Paper Title
BETWEEN “THEM” AND “US”: THE CHANGING REPRESENTATION OF CHINA IN THE HONG KONG PRESS 20 YEARS ON

Abstract
Abstract - This study provides an account of how the representation of China has changed diachronically in the Hong Kong press since the sovereignty transfer in 1997, against the backdrop of Hong Kong’s rapid assimilation into China and the changing political economy of the Hong Kong press. Adopting a corpus-based approach to critical discourse studies, we analyse two corpora of news reports about China in the South China Morning Post,the most prominent liberal English-language broadsheet in Hong Kong, one for 1997-2000 (the three years right after the handover) and the other one for 2015-2018, focusing on keywords, co-occurring patterns, and concordances.
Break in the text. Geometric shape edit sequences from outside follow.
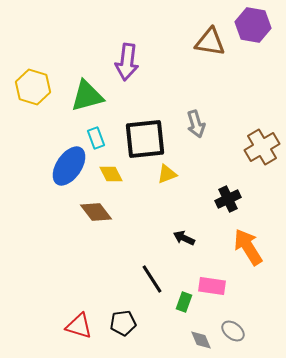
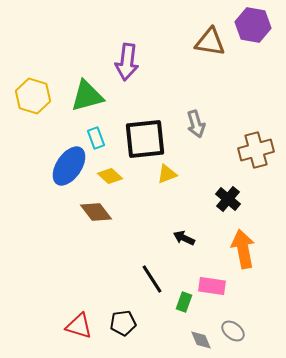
yellow hexagon: moved 9 px down
brown cross: moved 6 px left, 3 px down; rotated 16 degrees clockwise
yellow diamond: moved 1 px left, 2 px down; rotated 20 degrees counterclockwise
black cross: rotated 25 degrees counterclockwise
orange arrow: moved 5 px left, 2 px down; rotated 21 degrees clockwise
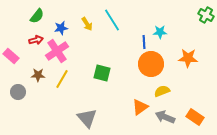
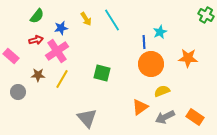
yellow arrow: moved 1 px left, 5 px up
cyan star: rotated 24 degrees counterclockwise
gray arrow: rotated 48 degrees counterclockwise
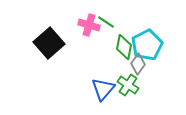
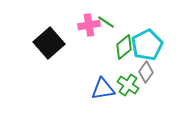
pink cross: rotated 25 degrees counterclockwise
green diamond: rotated 40 degrees clockwise
gray diamond: moved 8 px right, 8 px down
blue triangle: rotated 40 degrees clockwise
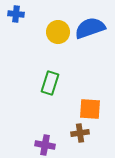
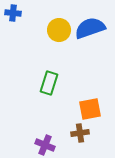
blue cross: moved 3 px left, 1 px up
yellow circle: moved 1 px right, 2 px up
green rectangle: moved 1 px left
orange square: rotated 15 degrees counterclockwise
purple cross: rotated 12 degrees clockwise
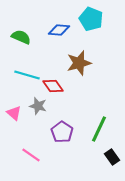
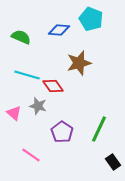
black rectangle: moved 1 px right, 5 px down
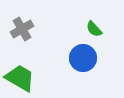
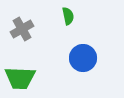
green semicircle: moved 26 px left, 13 px up; rotated 150 degrees counterclockwise
green trapezoid: rotated 152 degrees clockwise
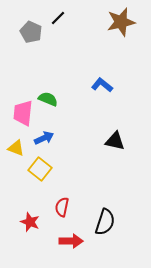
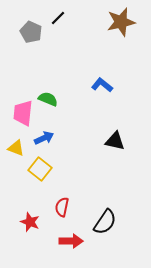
black semicircle: rotated 16 degrees clockwise
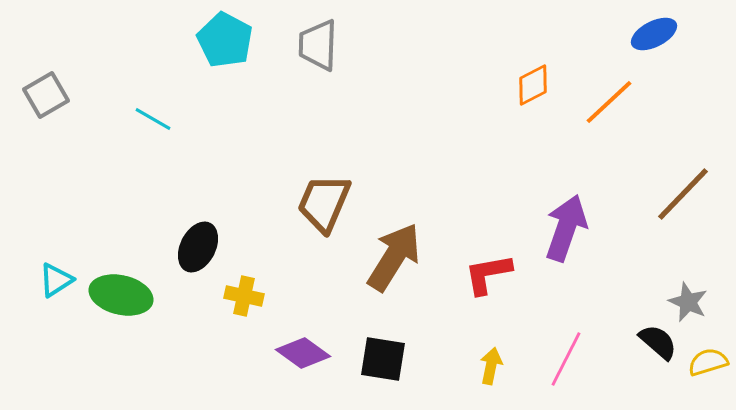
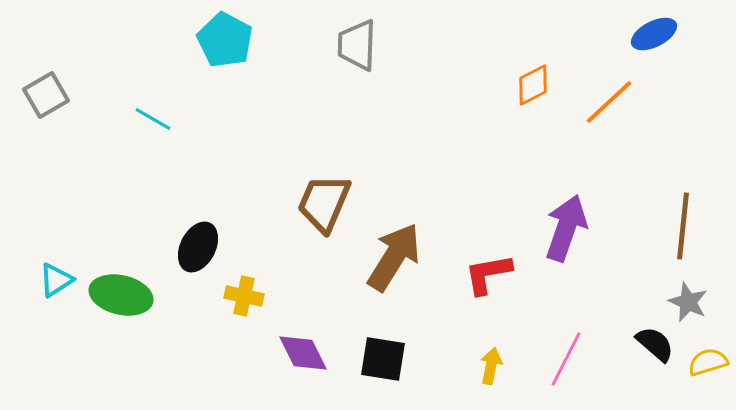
gray trapezoid: moved 39 px right
brown line: moved 32 px down; rotated 38 degrees counterclockwise
black semicircle: moved 3 px left, 2 px down
purple diamond: rotated 28 degrees clockwise
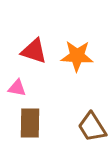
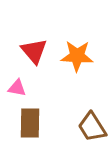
red triangle: rotated 32 degrees clockwise
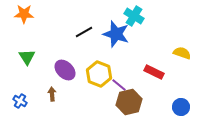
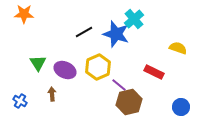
cyan cross: moved 3 px down; rotated 18 degrees clockwise
yellow semicircle: moved 4 px left, 5 px up
green triangle: moved 11 px right, 6 px down
purple ellipse: rotated 20 degrees counterclockwise
yellow hexagon: moved 1 px left, 7 px up; rotated 15 degrees clockwise
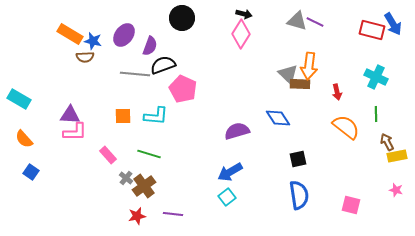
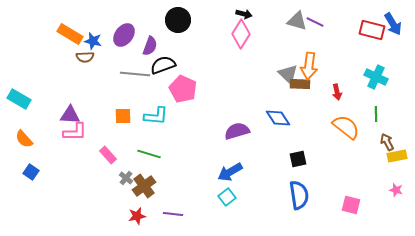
black circle at (182, 18): moved 4 px left, 2 px down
It is found that the corpus for the early post-colonial period is dominated by coverage of human rights and other domestic political issues, very negatively framing China as an authoritarian state and human rights violator. In contrast, the corpus for the recent three years mainly focuses on China’s diplomatic disputes and global power, ambivalently representing China in terms of its global, military and economic power and its military and geopolitical aggression. While the corpus also similarly foregrounds China’s authoritarianism, the negative representation is much subtler and only plays a minimal role. Understanding the findings from a CDS perspective, we attribute the diachronic changes to the newspaper’s changing stance following two ownership changes since the 1990s, China’s rising power, Hong Kong’s economic integration into China, and the wide political-ideological gap between Hong Kong and China.